A panel of cancer experts from the Food and Drug Administration (FDA) voted 13-0, with one abstention, that the benefits of Perjeta outweighed the risks as an initial treatment for breast cancer on Thursday. If Perjeta is approved for the market, it would be the first medical option to reduce or eliminate tumors before surgery.
Roche Holding AG's Genetech unit conducted a study that demonstrated women who took Perjeta as initial treatment were 18 percent more likely to be cancer-free after 12 weeks than women who took other drugs.
The Swiss drugmaker has already gotten Perjeta approved to treat cancer that has spread to other parts of the body, known as metastatic cancer, but now is seeking approval for it to be used as the first part to treating the disease.
Panel chairman Dr. Mikkael Sekeres described the 13-0 vote as "a historic moment."
"We are supporting the movement of a highly active drug for metastatic breast cancer to the first-line setting, with the hope that women with earlier stages of breast cancer will live longer and better," said Sekeres, an associate professor of medicine at the Cleveland Clinic.

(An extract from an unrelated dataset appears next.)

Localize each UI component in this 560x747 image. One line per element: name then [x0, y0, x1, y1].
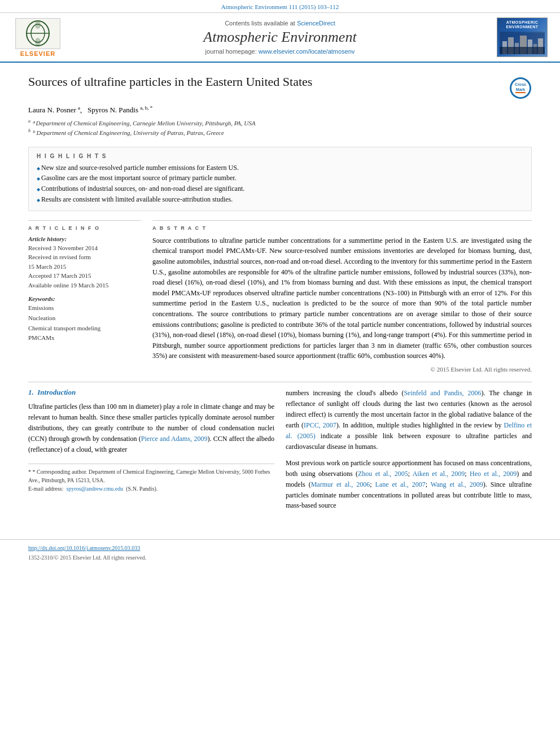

Doctors hope that Perjeta will help shrink the size of tumors and therefore make surgical removal easier, possibly allowing women in some cases to keep their breasts rather than having a mastectomy. Some specialists have been using chemotherapy as the first step to treatment although it is not formally approved to do so.
In addition to expressing their excitement over Perjeta, some panelists urged caution in moving forward until the drug proves itself to extend life expectancy for patients.
"I look forward to the day several years from now when we can say that this improves survival," said Dr. Louis Diehl of Duke University Medical Center. "But if it doesn't, I think we should stand up and say we did the very best we could today, but it didn't work out."